シリーズ第7部となる同作は、19世紀末のアメリカが舞台で、史上初の乗馬による北米大陸横断レースを描いた物語。
――今作では大陸横断レースが繰り広げられます。映像の表現としては、どのような演出を取り入れていますか?
木村 今回はアメリカを横断するロードムービーでもあるので、旅情を大事にしています。『黄金の風』でも少し感じたのですが、『ジョジョ』シリーズは旅の途中で食事をしている場面が意外と少ないんです。食事をしようとすると、だいたい敵に襲われてしまう(笑)。だから今回は、野営をしたり、料理や食事をしたりするシーンを、原作にない場合でもなるべく入れたいと考えました。旅の空気をきちんと出したいので。
美術としても建物のある場所もあれば、何もない荒野もある。その広大さを感じてもらえる背景づくりを意識しています。地域ごとに変わる画面の印象を楽しんでいただきたいですね。
――1890年代のアメリカを描くうえで、資料探しに難航されたとうかがいました。
木村 かなり大変でした。日本では資料がほとんど手に入らず、ネットにも十分な情報がないので、時代考証の先生に入っていただいています。服装や風俗、食事、建物……当時存在していたものと、存在していないものを調べる必要がありました。しかも、日本には西部時代の専門家がほとんどいらっしゃらないんです。それで、アメリカ史を研究されている西川秀和先生に監修をお願いしています。
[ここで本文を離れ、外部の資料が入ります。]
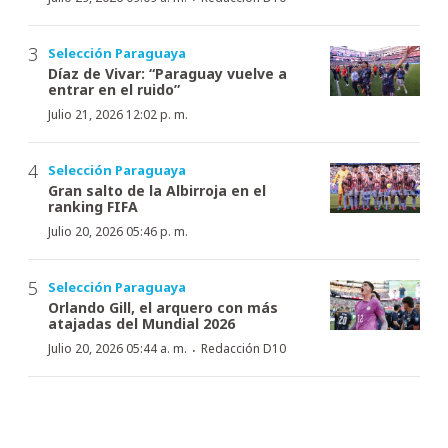
Selección Paraguaya
Díaz de Vivar: “Paraguay vuelve a
entrar en el ruido”
Julio 21, 2026 12:02 p. m.
Selección Paraguaya
Gran salto de la Albirroja en el
ranking FIFA
Julio 20, 2026 05:46 p. m.
Selección Paraguaya
Orlando Gill, el arquero con más
atajadas del Mundial 2026
·
Julio 20, 2026 05:44 a. m.
Redacción D10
――「1st STAGE」で特にこだわったポイントはどこでしょうか?
木村 『SBR』がレースの物語であること、ですね。疾走感や実況の入れ方など、レースの雰囲気をどう出すかを詰めていきました。特にレース後半は力が入っています。
――乗馬のレースということで、馬はどのように表現されようと考えましたか?
木村 馬は最初の大きな関門でしたね。僕の仕事は、クオリティの高い馬を描くことではなく、作品全体を通して品質を落とさずに走り切れる馬の作画システムを作ることでした。もし、「1st STAGE」だけのアニメ化ならもっと高クオリティも狙えたと思います。
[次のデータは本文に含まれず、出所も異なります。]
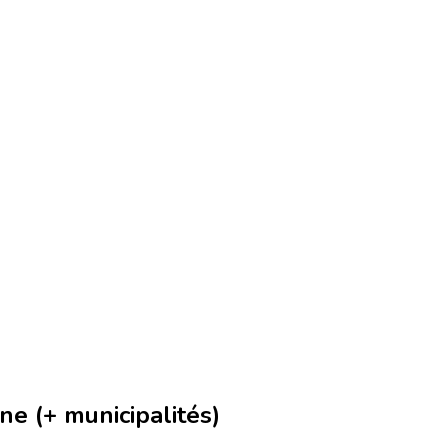
e (+ municipalités)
――馬に関して、何か参考にしたものなどはあるのでしょうか?
木村 乗馬を体験したのですが、意外と背中が三角で、目線も高くて不安定なんだなと知りました。こんなものに乗ってアメリカを横断するなんておかしいよ!と(笑)。
――ははは(笑)。
木村 ただ、アニメとしてはリアルな馬をそのまま再現しているわけではありません。馬の走り方はたくさん勉強しましたが、調べれば調べるほど複雑で……。そのまま再現するなんて到底できないので、要素をそぎ落として『SBR』用の走りを追求しました。『SBR』全体で馬は5000カット以上を想定しているので、すべてを手描きでまかなうのは現実的ではありません。コストや人員も含めて計算し、どこまでクオリティを保てるかを考えて設計しています。
――3DCGと手描きは、どのように使い分けているのでしょうか?
木村 基本的には馬が足先まで映るときは3DCGが多いです。ただ、キャラクターが映る特定の角度は作画で対応しています。必要なカットだけ作画にして、それ以外を3DCGにすることで負担を調整しています。
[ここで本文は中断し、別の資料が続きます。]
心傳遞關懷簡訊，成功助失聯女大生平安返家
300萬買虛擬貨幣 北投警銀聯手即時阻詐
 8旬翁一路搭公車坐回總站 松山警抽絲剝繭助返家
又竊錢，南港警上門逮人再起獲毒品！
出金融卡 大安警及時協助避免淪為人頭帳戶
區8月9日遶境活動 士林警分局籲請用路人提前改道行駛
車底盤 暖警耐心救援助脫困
――ジャイロの鉄球の表現が気になっている原作ファンも多いと思います。
木村 鉄球は作画と3DCGを使い分け、「1st STAGE」では波紋の表現も取り入れています。これは原作にはない、アニメオリジナルの要素ですね。過去のシリーズとのつながりを持たせたいという意図がありました。完全に波紋そのものではありませんが、音も波紋っぽさが入っていると思います。その一方で、鉄球らしい質感も出そうとしていて、音響効果の小山(恭正)さんは回転音をどう作るか、かなり悩まれていました。実際に鉄球を買って、生音も録っていたみたいです(笑)。